En los días siguientes a su cumpleaños he podido ver como “Pepe” ha sido objeto de múltiples muestras de afecto a cambio de compañía incondicional y sobre todo silenciosa. Precisamente el silencio de “Pepe” me hizo pensar: ¿cómo sería la relación de Mateo con “Pepe” si él pudiera hablar?, fuera del susto que le daría escuchar a un delfín de peluche hablarle, creo que la relación no sería tan armoniosa como lo ha sido hasta ahora.
De momento “Pepe” no se opone a que mi hijo lo use de almohada, es feliz viendo el mismo programa una y otra vez (asumimos esto porque no ha dicho que no le gusta), lo ha acompañado al colegio sin protestar, si lo olvida no se molesta y cuando lo encuentra es motivo de mucha felicidad.
¿Qué pasaría si todos fuéramos un poco más como “Pepe el delfín” con nuestro círculo de relaciones más cercano? posiblemente nuestras relaciones serían más armónicas. Nos tomaríamos el tiempo de compartir actividades, que no nos gusten, porque llenan de alegría la vida de otros. No preguntaríamos por qué fuimos olvidados, pues siempre habrá un abrazo lleno de emoción al encontrarnos de nuevo.
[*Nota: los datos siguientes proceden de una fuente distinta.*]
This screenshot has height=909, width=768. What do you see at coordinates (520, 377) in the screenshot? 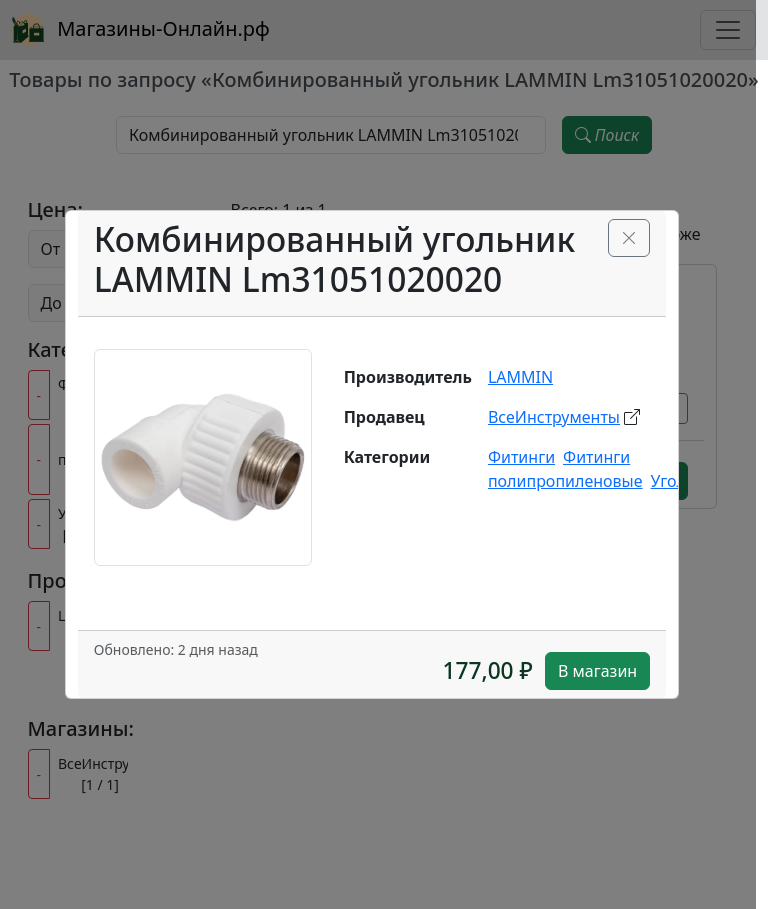 I see `LAMMIN` at bounding box center [520, 377].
Podríamos pasar horas escuchando conversaciones, y con un poco de suerte, hasta escuchar un recital privado de las más bellas canciones solo para ti.
Seamos condescendientes con nuestras parejas y amigos más a menudo, muchas veces perdemos la oportunidad de pasar un buen momento porque no estamos dispuestos a darle a ellos la oportunidad que decidan: ¿qué vamos a hacer hoy?, ¿qué película vamos a ver?, ¿qué vamos a comer? o algo tan trivial como ¿dónde nos juntamos?.
La próxima vez que sientas el deseo de que tu pareja o tus amigos hagan lo que tu quieres, recuerda a “Pepe el delfín” y espera pacientemente la aventura que esta por iniciar.